- Scipio, Oklahoma Scipio, Oklahoma
- Coordinates: 35°03′05″N 95°57′20″W﻿ / ﻿35.05139°N 95.95556°W
- Country: United States
- State: Oklahoma
- County: Pittsburg

Area
- • Total: 0.69 sq mi (1.80 km^{2})
- • Land: 0.69 sq mi (1.80 km^{2})
- • Water: 0 sq mi (0.00 km^{2})
- Elevation: 712 ft (217 m)

Population (2020)
- • Total: 53
- • Density: 76.4/sq mi (29.51/km^{2})
- Time zone: UTC-6 (Central (CST))
- • Summer (DST): UTC-5 (CDT)
- Area codes: 918 & 539
- GNIS feature ID: 2805353

= Scipio, Oklahoma =

Scipio is an unincorporated community in Pittsburg County, Oklahoma, United States. As of the 2020 census, Scipio had a population of 53. The community is 12 mi northwest of McAlester.
==Demographics==

Historical population
| Census | Pop. | Note | %± |
| 2020 | 53 |  | — |
U.S. Decennial Census

===2020 census===
As of the 2020 census, Scipio had a population of 53. The median age was 60.1 years. 15.1% of residents were under the age of 18 and 37.7% of residents were 65 years of age or older. For every 100 females there were 47.2 males, and for every 100 females age 18 and over there were 40.6 males age 18 and over.

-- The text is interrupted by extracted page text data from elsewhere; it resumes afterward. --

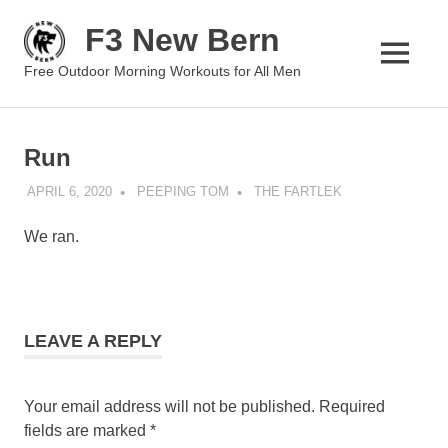
Skip
F3 New Bern
to
content
MENU
Free Outdoor Morning Workouts for All Men
Run
APRIL 6, 2020
PEEPING TOM
THE FARTLEK
We ran.
LEAVE A REPLY
Your email address will not be published.
Required
fields are marked
*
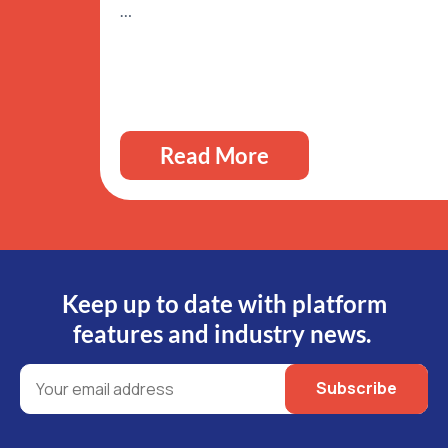
…
Read More
Keep up to date with platform
features and industry news.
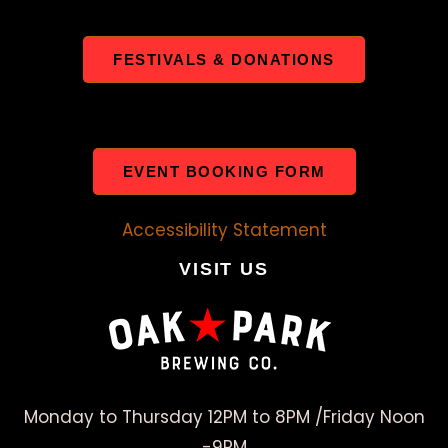
FESTIVALS & DONATIONS
EVENT BOOKING FORM
Accessibility Statement
VISIT US
Monday to Thursday 12PM to 8PM /Friday Noon
-9PM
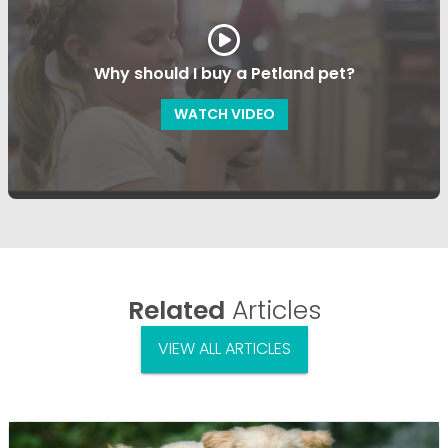
Why should I buy a Petland pet?
WATCH VIDEO
Related
Articles
VIEW ALL ARTICLES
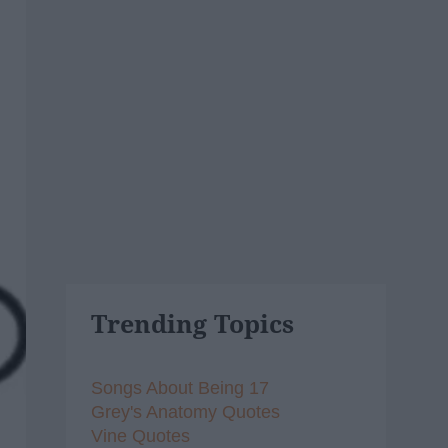
Trending Topics
Songs About Being 17
Grey's Anatomy Quotes
Vine Quotes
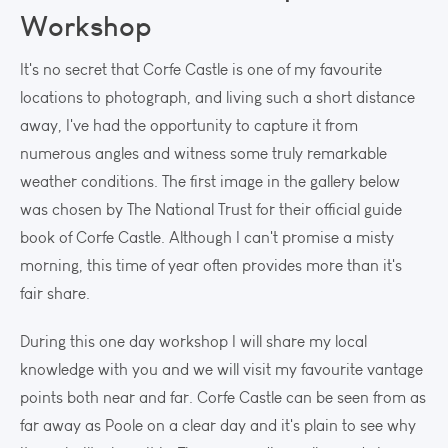
Workshop
It's no secret that Corfe Castle is one of my favourite
locations to photograph, and living such a short distance
away, I've had the opportunity to capture it from
numerous angles and witness some truly remarkable
weather conditions. The first image in the gallery below
was chosen by The National Trust for their official guide
book of Corfe Castle. Although I can't promise a misty
morning, this time of year often provides more than it's
fair share.
During this one day workshop I will share my local
knowledge with you and we will visit my favourite vantage
points both near and far. Corfe Castle can be seen from as
far away as Poole on a clear day and it's plain to see why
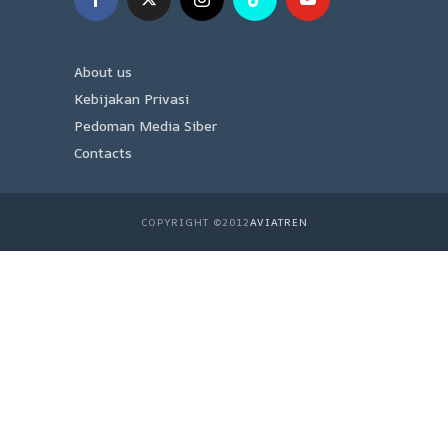
About us
Kebijakan Privasi
Pedoman Media Siber
Contacts
COPYRIGHT ©2012
AVIATREN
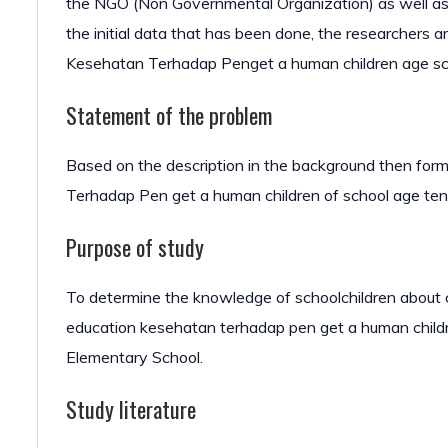
the NGO (Non Governmental Organization) as well as o
the initial data that has been done, the researchers 
Kesehatan Terhadap Penget a human children age schoo
Statement of the problem
Based on the description in the background then formu
Terhadap Pen get a human children of school age tent
Purpose of study
To determine the knowledge of schoolchildren about c
education kesehatan terhadap pen get a human childr
Elementary School.
Study literature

0.0% of residents lived in urban areas, while 100.0% lived in rural areas.

There were 20 households in Scipio, of which 35.0% had children under the age of 18 living in them. Of all households, 45.0% were married-couple households, 10.0% were households with a male householder and no spouse or partner present, and 40.0% were households with a female householder and no spouse or partner present. About 30.0% of all households were made up of individuals and 10.0% had someone living alone who was 65 years of age or older.

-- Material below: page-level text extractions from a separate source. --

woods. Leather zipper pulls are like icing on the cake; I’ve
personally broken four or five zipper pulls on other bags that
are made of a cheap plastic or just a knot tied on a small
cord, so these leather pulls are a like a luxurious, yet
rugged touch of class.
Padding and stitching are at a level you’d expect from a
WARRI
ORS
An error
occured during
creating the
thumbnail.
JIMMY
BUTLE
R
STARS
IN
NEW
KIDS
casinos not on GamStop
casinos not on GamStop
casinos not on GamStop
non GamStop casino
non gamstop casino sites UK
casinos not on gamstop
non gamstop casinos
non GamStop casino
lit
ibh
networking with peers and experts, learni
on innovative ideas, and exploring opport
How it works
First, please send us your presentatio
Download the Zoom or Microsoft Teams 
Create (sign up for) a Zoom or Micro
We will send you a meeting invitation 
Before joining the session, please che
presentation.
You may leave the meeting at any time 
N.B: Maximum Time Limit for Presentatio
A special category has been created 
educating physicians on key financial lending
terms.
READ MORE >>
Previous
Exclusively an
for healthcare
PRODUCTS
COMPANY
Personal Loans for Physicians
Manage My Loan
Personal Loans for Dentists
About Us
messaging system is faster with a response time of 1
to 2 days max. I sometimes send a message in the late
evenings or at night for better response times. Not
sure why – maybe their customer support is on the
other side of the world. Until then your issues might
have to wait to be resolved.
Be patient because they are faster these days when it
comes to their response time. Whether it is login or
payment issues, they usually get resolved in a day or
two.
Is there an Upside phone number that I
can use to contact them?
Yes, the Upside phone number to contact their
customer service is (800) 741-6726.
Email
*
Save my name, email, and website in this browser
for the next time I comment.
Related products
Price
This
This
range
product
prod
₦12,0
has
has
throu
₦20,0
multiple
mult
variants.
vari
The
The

There were 24 housing units, of which 16.7% were vacant. The homeowner vacancy rate was 4.8% and the rental vacancy rate was 100.0%.

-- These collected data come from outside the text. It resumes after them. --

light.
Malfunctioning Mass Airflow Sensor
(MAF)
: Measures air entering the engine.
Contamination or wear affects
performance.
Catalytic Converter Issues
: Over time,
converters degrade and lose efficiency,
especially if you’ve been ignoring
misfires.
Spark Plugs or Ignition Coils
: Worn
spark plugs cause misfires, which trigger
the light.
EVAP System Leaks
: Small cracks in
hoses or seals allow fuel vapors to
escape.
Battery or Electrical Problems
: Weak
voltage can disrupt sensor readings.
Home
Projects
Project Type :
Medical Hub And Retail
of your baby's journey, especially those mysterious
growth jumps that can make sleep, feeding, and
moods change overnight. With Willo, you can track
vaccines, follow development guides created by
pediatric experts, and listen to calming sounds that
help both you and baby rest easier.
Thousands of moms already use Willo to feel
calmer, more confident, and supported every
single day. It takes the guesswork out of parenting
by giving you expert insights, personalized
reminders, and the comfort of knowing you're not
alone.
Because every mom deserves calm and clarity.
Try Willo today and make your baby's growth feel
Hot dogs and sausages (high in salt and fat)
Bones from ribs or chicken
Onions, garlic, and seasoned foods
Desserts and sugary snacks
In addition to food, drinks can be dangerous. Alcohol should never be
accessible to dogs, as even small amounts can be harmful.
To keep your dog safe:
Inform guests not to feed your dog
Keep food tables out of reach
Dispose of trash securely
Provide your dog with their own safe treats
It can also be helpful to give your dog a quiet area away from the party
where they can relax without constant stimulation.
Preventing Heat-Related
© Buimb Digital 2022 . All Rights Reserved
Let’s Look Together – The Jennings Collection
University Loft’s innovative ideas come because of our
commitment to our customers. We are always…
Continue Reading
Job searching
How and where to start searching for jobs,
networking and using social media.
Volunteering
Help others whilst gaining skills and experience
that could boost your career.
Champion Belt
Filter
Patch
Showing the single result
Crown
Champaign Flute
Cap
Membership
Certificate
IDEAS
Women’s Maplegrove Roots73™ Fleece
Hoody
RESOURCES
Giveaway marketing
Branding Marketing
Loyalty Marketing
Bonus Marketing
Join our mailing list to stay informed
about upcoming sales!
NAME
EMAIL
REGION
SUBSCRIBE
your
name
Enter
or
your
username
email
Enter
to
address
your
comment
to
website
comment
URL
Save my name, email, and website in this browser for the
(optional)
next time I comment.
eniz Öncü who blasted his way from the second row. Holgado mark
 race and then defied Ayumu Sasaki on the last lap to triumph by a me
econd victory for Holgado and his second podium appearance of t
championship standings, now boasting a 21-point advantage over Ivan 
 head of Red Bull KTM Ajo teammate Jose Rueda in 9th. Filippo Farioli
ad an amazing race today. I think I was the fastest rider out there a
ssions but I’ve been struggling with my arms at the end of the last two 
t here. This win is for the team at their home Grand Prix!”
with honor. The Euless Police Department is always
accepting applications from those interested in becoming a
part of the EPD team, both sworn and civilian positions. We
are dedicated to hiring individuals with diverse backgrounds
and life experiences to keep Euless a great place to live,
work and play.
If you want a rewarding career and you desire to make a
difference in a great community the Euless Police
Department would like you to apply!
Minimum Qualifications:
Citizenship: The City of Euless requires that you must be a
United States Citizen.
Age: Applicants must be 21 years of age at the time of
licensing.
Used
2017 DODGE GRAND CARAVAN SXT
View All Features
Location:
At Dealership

Racial composition as of the 2020 census
| Race | Number | Percent |
|---|---|---|
| White | 33 | 62.3% |
| Black or African American | 0 | 0.0% |
| American Indian and Alaska Native | 7 | 13.2% |
| Asian | 0 | 0.0% |
| Native Hawaiian and Other Pacific Islander | 0 | 0.0% |
| Some other race | 0 | 0.0% |
| Two or more races | 13 | 24.5% |
| Hispanic or Latino (of any race) | 2 | 3.8% |

==History==
The community was named for nearby Scipio Creek, which was in turn named for the Roman general Scipio Africanus.
At the time of its founding, Scipio was located in Tobucksy County, Choctaw Nation. A post office opened at Scipio, Indian Territory on January 24, 1890.